The Labor Department’s consumer price index was flat in November, in line with analyst expectations, following a 0.1 percent drop the previous month.
For the 12 months ending in November, prices have increased 1.2 percent. That’s up from 1 percent for the year ending in October and well below the Fed’s target for 2 percent annual inflation.
Central bank policymakers use a different inflation measure, based on personal consumption expenditures, that is running even lower – up just 0.7 percent for the 12 months ending in October.
Economists have been concerned the Fed’s easy-money policies, including the $85-billion-in-monthly-bond-buying program started in September 2012, could cause prices to skyrocket.
Instead, inflation has been low.
The November consumer price index was the last major piece of government economic data before the Fed’s final meeting of the year Tuesday and Wednesday.
Analysts said there’s about a 50 percent chance that Fed officials will decide to start reducing the bond-buying program, which was designed to stimulate the economy.
With recent upbeat economic data, including a strong November jobs report, Fed policymakers might be ready to start tapering their purchases. The policymaking Federal Open Market Committee will announce Wednesday if they will start reducing the bond purchases.
But the low rate of inflation is a concern to the Fed and could lead officials to continue the same rate of bond-buying, said PNC chief economist Stuart Hoffman.
“Low inflation has given the Federal Open Market Committee lots of room to continue with its aggressive monetary policy,” he said.
Hoffman predicted Fed policymakers would wait until their January meeting to start tapering the purchases, “but below-target inflation is one factor that might give them pause.”
Hoffman said demand is soft and many businesses are wary about raising prices.
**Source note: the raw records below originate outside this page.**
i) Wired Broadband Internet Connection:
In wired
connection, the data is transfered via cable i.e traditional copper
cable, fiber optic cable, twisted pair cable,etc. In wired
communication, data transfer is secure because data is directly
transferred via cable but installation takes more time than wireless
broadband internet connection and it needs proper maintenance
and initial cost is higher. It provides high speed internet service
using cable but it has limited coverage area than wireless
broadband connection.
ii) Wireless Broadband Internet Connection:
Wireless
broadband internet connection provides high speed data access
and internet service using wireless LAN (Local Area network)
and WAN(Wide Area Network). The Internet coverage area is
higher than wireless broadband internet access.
The Labor Department said that lower energy costs last month offset higher prices for food and other items. The index for gasoline dropped 1.6 percent from the previous month, continuing a recent trend of downward prices at the pump.
In addition, the index for natural gas fell 1.8 percent in November, the fifth decline in six months.
So-called core prices, which exclude often-volatile energy and food costs, rose 0.2 percent last month, after a 0.1 percent increase in October. For the 12 months ending in November, core prices are up 1.7 percent, the third straight month at that annual level.